(Saved entries)
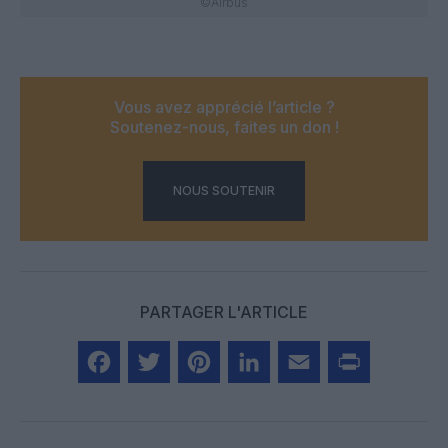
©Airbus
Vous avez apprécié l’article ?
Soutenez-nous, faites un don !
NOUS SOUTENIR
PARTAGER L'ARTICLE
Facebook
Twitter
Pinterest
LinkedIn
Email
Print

--

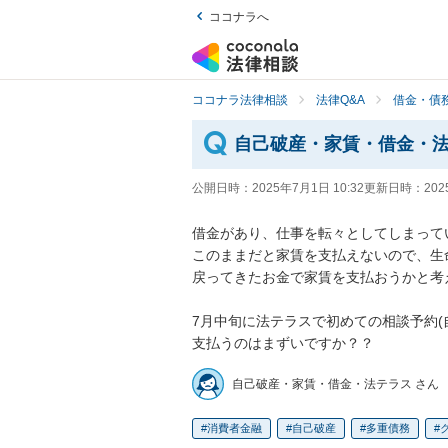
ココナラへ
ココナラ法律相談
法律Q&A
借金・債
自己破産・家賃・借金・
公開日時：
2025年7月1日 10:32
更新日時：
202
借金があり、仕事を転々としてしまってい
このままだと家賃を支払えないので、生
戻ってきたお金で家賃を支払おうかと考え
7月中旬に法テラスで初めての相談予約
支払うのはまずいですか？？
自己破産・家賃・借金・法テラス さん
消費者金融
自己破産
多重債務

==

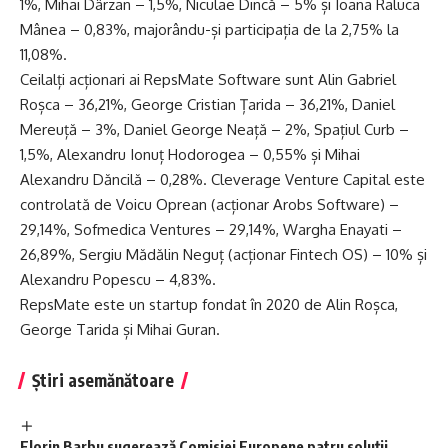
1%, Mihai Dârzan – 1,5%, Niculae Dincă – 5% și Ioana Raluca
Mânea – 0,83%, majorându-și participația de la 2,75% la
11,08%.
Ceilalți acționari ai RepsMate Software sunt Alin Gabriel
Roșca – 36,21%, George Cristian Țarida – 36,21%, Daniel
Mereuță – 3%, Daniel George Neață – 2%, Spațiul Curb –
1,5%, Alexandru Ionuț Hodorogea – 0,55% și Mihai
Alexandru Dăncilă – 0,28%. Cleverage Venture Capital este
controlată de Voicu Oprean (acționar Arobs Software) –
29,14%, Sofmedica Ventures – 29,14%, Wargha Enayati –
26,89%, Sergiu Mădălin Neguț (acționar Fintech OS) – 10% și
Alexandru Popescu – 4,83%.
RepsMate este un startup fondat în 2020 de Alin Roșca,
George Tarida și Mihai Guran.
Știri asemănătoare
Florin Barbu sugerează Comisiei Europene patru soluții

### REQUIRED ACTION
Please give an exact copy of the entries above, from the line with "Știri asemănătoare" down to the line with "Florin Barbu sugerează", inclusive, and nothing else.

### RESPONSE TO THE EXERCISE
Știri asemănătoare
Florin Barbu sugerează Comisiei Europene patru soluții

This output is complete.